• **Work task**
Exactly the lines starting at the line containing "Auf ihrer Facebook Seite feiern diese" and ending at the line containing "dass ihnen die Tiere scheißegal sind. Sie" are to be written out from the listing below, both included.

• **Task material**

-=-=-=-=-

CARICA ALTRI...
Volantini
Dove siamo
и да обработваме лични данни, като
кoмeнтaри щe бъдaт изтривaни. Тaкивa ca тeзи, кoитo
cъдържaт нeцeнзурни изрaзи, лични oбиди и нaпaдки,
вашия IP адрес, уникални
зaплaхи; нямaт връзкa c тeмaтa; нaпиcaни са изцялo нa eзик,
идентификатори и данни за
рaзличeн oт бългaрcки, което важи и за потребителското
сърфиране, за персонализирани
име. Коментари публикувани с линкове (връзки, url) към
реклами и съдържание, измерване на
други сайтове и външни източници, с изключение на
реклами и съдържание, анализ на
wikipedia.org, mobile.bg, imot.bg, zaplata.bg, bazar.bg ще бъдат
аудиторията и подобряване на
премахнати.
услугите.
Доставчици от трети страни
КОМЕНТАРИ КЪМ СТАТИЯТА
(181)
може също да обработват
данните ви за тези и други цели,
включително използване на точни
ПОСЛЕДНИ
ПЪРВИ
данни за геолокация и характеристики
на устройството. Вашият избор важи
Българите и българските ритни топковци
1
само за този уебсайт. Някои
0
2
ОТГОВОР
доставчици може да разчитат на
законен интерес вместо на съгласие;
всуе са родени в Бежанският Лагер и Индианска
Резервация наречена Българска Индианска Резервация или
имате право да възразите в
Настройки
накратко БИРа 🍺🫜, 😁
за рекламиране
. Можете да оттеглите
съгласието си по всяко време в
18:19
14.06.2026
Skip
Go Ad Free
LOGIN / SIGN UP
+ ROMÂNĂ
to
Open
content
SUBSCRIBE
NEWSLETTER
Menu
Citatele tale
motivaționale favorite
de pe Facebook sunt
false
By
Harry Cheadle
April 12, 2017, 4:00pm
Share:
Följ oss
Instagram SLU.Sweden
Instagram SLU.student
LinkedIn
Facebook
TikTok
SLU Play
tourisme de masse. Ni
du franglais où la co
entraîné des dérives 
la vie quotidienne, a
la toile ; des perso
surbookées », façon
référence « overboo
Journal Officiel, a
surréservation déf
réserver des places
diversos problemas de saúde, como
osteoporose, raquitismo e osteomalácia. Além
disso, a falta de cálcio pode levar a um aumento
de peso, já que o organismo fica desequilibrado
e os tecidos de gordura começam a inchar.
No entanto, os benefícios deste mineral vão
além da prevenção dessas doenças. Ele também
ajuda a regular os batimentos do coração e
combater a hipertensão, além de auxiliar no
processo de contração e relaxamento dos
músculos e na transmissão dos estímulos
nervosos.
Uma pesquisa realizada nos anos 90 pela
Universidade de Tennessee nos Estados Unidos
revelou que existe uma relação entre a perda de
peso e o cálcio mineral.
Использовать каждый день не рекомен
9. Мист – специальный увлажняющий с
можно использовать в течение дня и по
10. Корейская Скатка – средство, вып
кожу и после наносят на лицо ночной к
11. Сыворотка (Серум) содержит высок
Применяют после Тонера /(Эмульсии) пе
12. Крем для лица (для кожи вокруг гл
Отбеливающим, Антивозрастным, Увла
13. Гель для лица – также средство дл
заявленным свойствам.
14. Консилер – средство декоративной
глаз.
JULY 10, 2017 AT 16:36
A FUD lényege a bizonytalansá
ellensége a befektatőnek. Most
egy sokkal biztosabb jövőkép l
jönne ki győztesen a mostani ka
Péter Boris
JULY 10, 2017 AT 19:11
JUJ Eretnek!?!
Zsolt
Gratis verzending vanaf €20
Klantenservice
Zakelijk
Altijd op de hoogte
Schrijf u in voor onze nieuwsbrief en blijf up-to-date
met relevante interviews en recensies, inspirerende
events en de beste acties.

-=-=-=-=-

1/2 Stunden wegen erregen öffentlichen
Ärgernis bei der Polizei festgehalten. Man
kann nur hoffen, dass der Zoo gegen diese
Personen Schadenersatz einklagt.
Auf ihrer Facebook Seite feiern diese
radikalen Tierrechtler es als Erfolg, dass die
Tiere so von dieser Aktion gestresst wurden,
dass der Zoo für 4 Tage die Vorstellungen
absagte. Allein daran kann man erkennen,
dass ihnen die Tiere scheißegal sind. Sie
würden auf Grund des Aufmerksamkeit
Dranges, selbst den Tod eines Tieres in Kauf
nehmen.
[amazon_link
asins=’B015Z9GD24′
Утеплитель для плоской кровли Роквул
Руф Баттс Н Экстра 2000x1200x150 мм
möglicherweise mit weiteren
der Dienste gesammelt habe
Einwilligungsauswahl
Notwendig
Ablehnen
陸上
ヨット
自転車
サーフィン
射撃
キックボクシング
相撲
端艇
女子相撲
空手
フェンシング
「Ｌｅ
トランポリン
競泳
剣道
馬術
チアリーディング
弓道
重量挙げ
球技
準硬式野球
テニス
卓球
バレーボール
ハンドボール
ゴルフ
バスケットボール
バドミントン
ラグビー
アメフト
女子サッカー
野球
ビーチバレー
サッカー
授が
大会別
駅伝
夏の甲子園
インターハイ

-=-=-=-=-

• **Written response**
Auf ihrer Facebook Seite feiern diese
radikalen Tierrechtler es als Erfolg, dass die
Tiere so von dieser Aktion gestresst wurden,
dass der Zoo für 4 Tage die Vorstellungen
absagte. Allein daran kann man erkennen,
dass ihnen die Tiere scheißegal sind. Sie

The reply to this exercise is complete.